[Records for the exercise]:
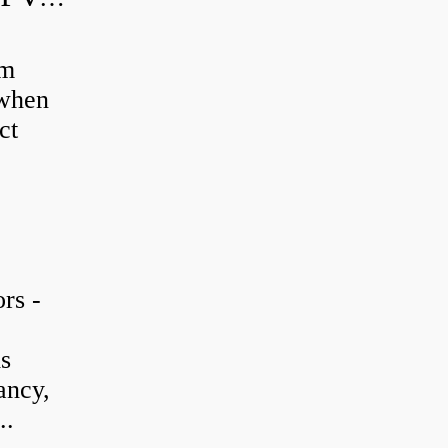
em
 when
ct
rs -
is
ancy,
..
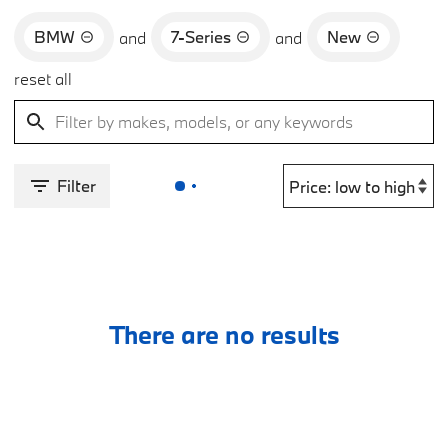
BMW
7-Series
New
and
and
reset all
Filter
There are no results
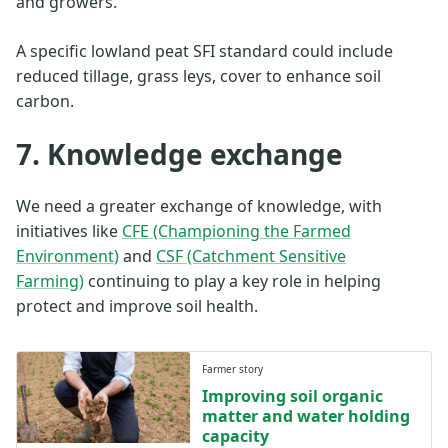
and growers.
A specific lowland peat SFI standard could include
reduced tillage, grass leys, cover to enhance soil
carbon.
7. Knowledge exchange
We need a greater exchange of knowledge, with
initiatives like
CFE (Championing the Farmed
Environment)
and
CSF (Catchment Sensitive
Farming)
continuing to play a key role in helping
protect and improve soil health.
Farmer story
Improving soil organic
matter and water holding
capacity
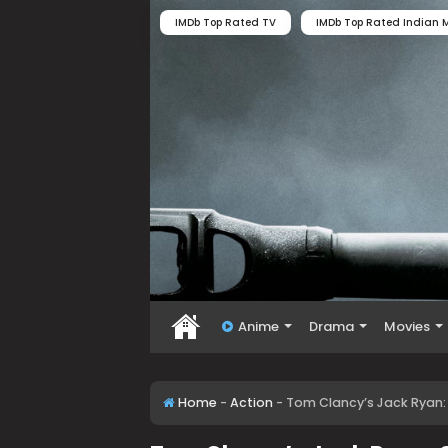
IMDb Top Rated TV
IMDb Top Rated Indian M
Anime
Drama
Movies
Home
-
Action
-
Tom Clancy’s Jack Ryan:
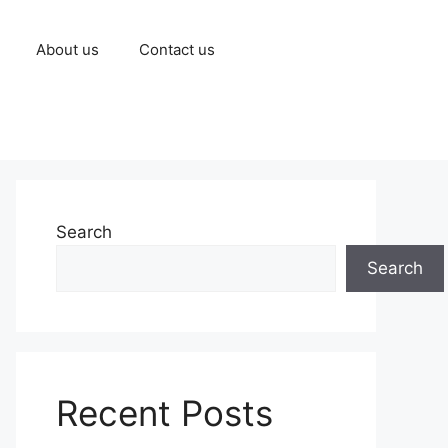
About us
Contact us
Search
Search
Recent Posts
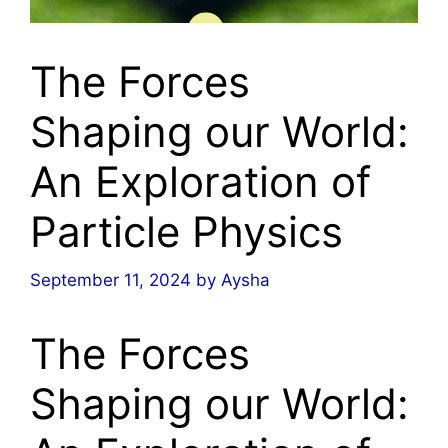
The Forces
Shaping our World:
An Exploration of
Particle Physics
September 11, 2024
by
Aysha
The Forces
Shaping our World:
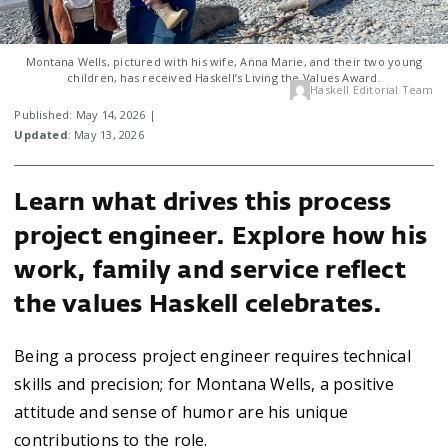
Montana Wells, pictured with his wife, Anna Marie, and their two young
children, has received Haskell’s Living the Values Award.
Haskell Editorial Team
Published: May 14, 2026 |
Updated
: May 13, 2026
Learn what drives this process
project engineer. Explore how his
work, family and service reflect
the values Haskell celebrates.
Being a process project engineer requires technical
skills and precision; for Montana Wells, a positive
attitude and sense of humor are his unique
contributions to the role.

[The problem]: If a line above holds the string "Rated", return it as it stands.

[Answer for this exercise]:
IMDb Top Rated TV
IMDb Top Rated Indian M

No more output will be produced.